- Genre: debate
- Presented by: Geoff Cutmore (2005-present) Simon Hobbs (2005) Ross Westgate (2005)
- Country of origin: United Kingdom
- Original language: English
- No. of seasons: 3
- No. of episodes: 15

Production
- Production location: various
- Running time: 30 minutes

Original release
- Network: CNBC Europe
- Release: 27 January 2005 – present

= Questions for the Future =

Questions for the Future is a debate television series aired periodically on financial news channels CNBC Europe, CNBC Asia and CNBC World in the US, currently focusing on the subject of energy. The programmes are produced in association with Shell, which advertises before, during and after each edition, although the company states that CNBC retains full editorial control over their content. Each episode is recorded in a different location around the world, normally with some connection to the topic of discussion. The debate is initially held among a panel of experts, before being opened up to the studio audience.

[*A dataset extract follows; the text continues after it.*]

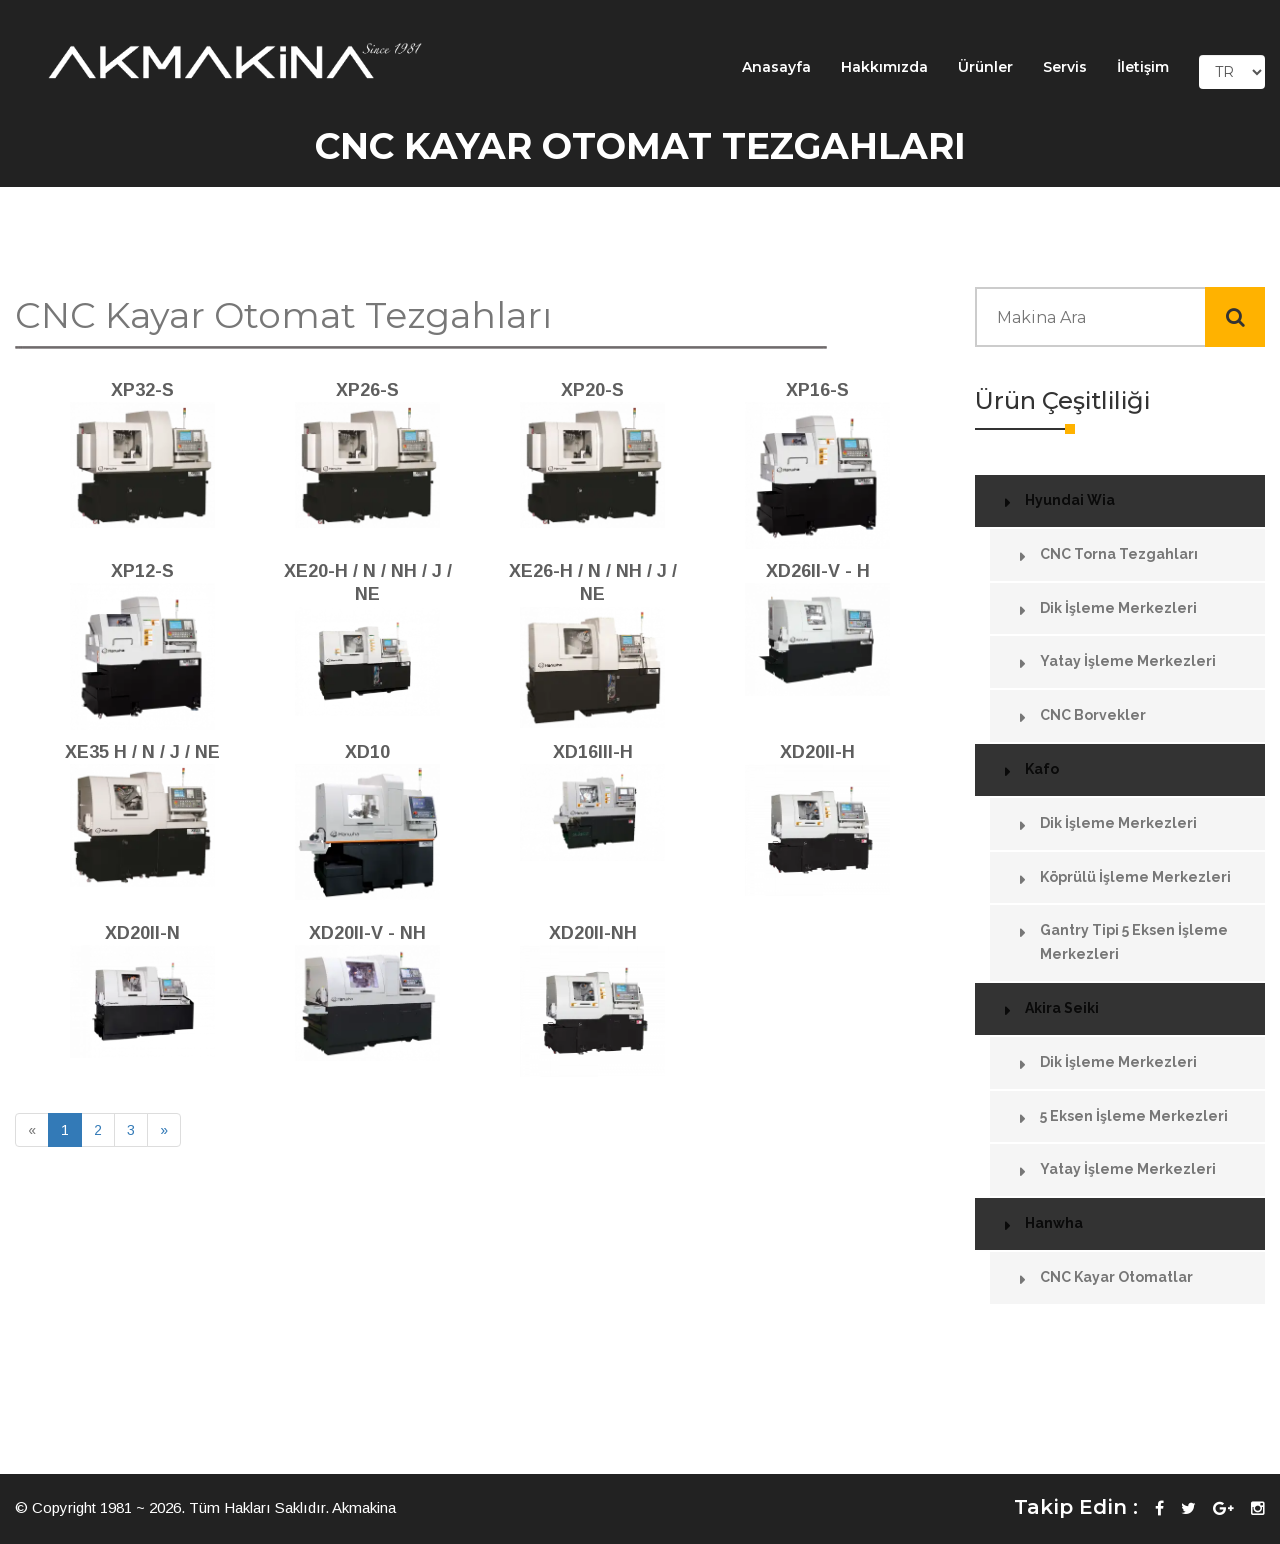  I want to click on Akira Seiki, so click(1062, 1008). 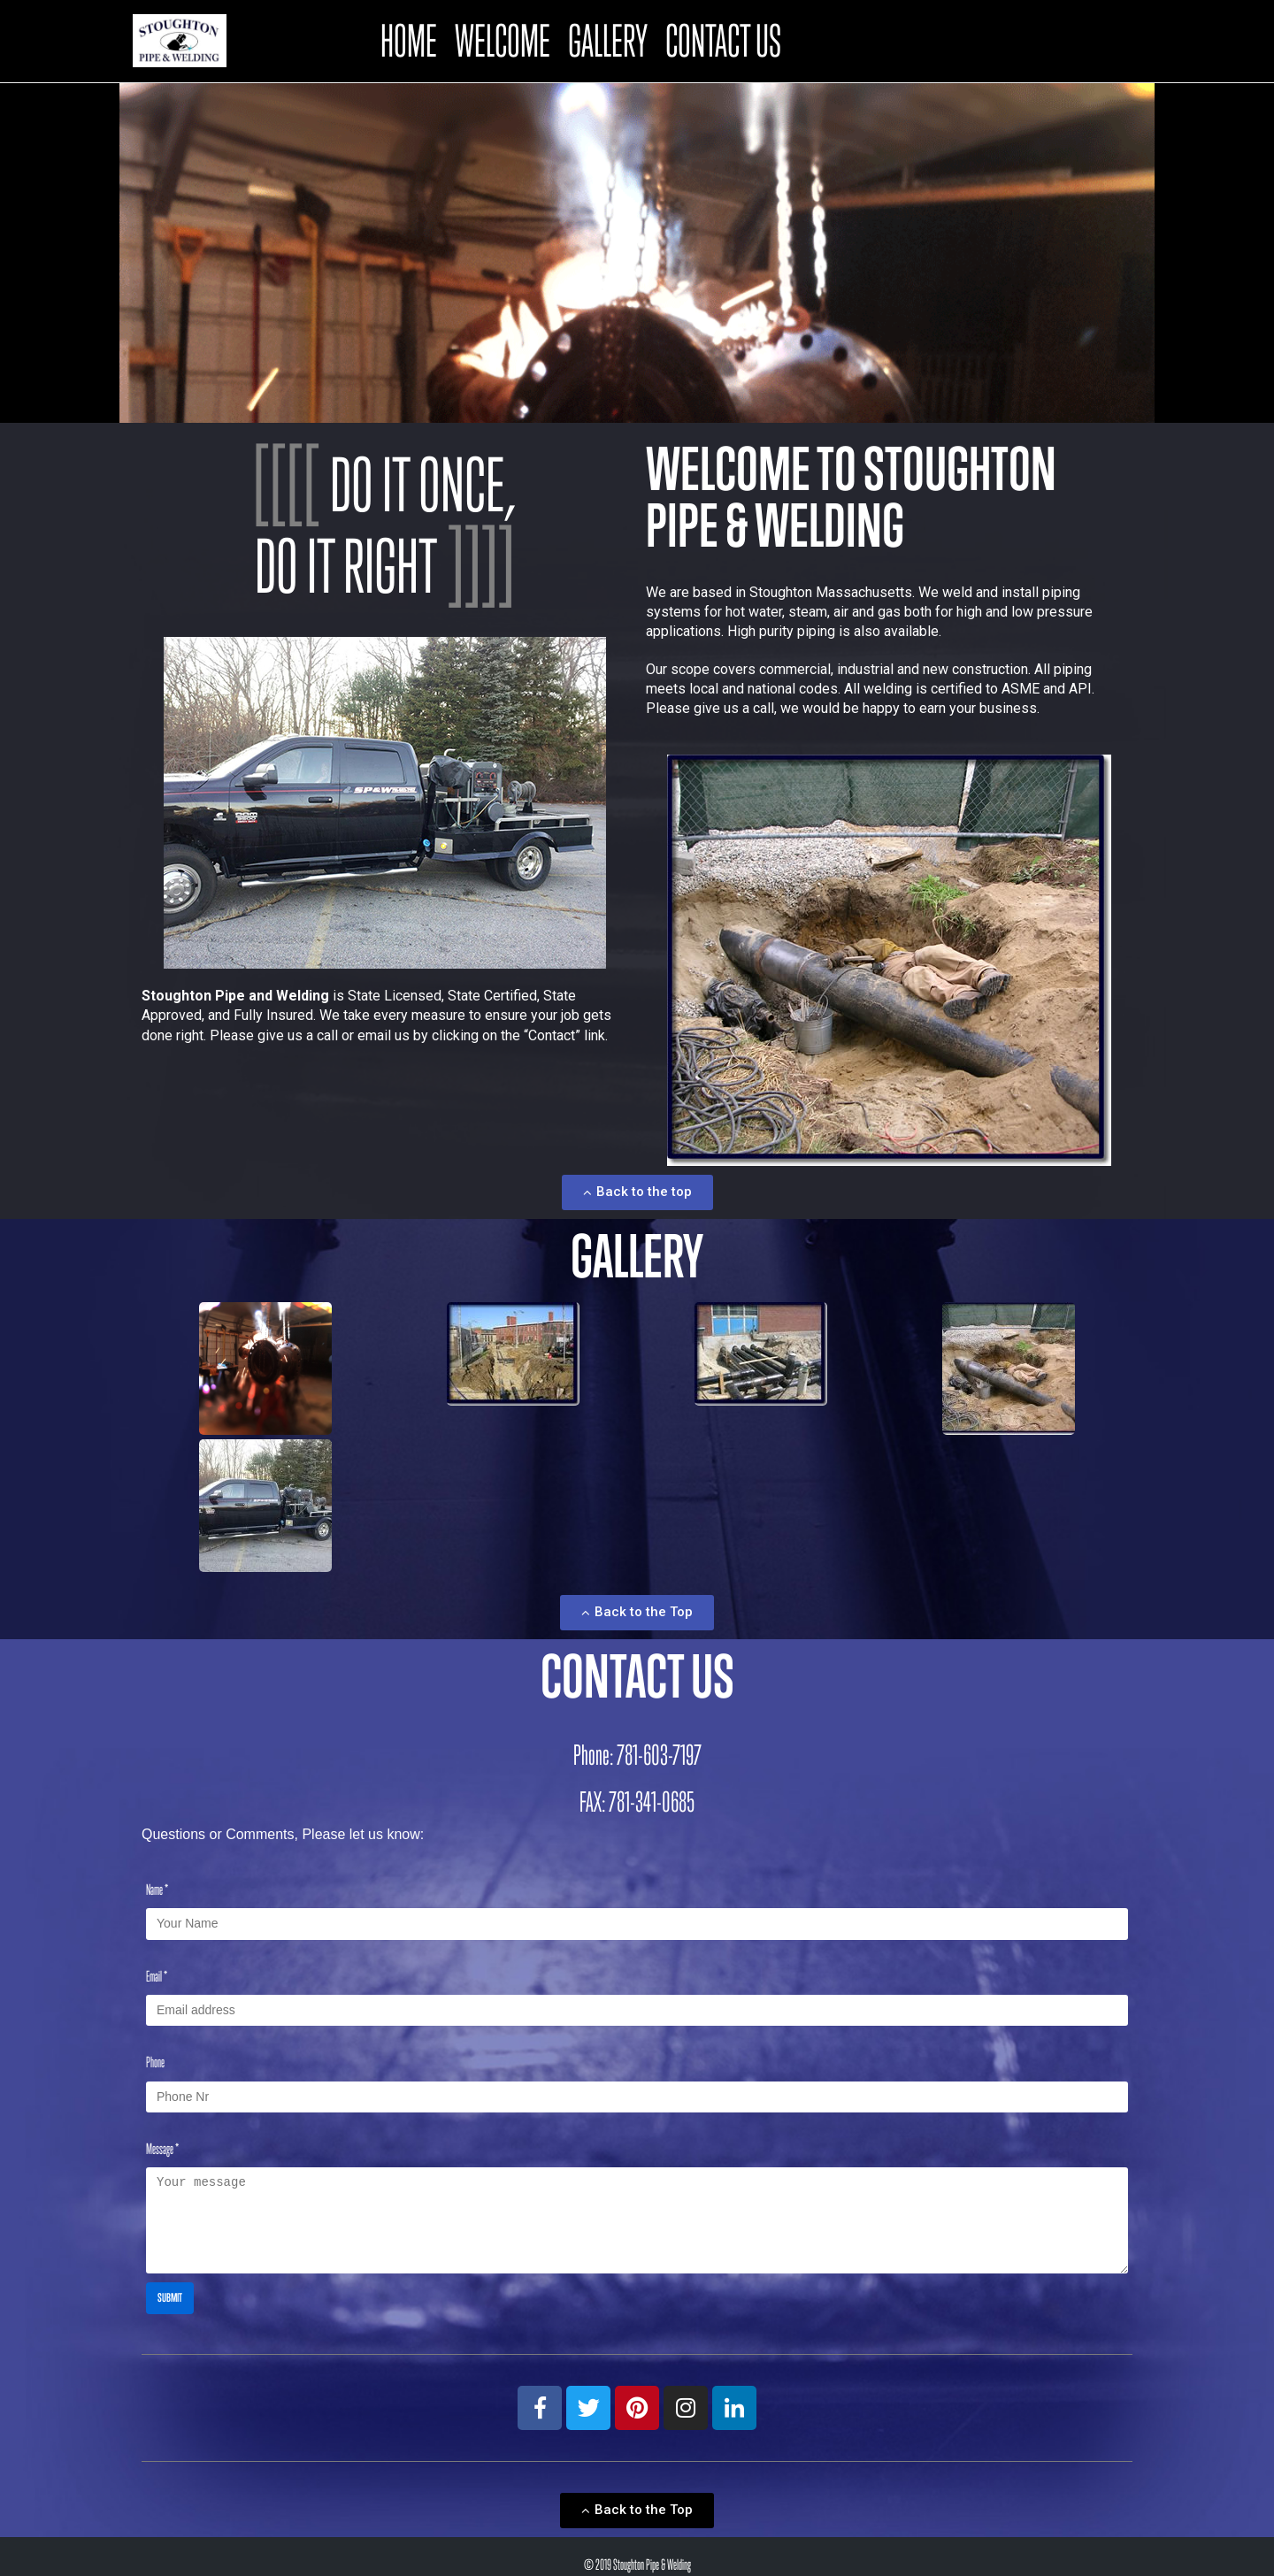  What do you see at coordinates (156, 1969) in the screenshot?
I see `Email` at bounding box center [156, 1969].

The first series of the programme was aired in 2005, consisting of six hour-long discussions on such topics as outsourcing (recorded in Mumbai) and globalisation (from the World Economic Forum in Davos, Switzerland). Presenting duties were shared between CNBC Europe anchors Geoff Cutmore, Ross Westgate and Simon Hobbs. A one-off special on the topic of energy consumption followed from the January 2006 WEF meeting.

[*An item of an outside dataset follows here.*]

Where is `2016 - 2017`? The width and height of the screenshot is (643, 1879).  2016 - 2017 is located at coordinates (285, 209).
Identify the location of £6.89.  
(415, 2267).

The format of the programme was altered slightly for the second series in 2006, with the running time of the shows cut to 30 minutes and the topics of conversation confined to aspects of energy such as energy demand, biofuels and sustainability. Cutmore became the permanent presenter of the programme. This format has been retained in the third series, aired in 2007.

Since the inception of Questions for the Future, each episode has been preceded by a 'themed week' of short reports related to the subject to be discussed, filmed on location by the presenter. These reports are aired during CNBC's regular live broadcasts.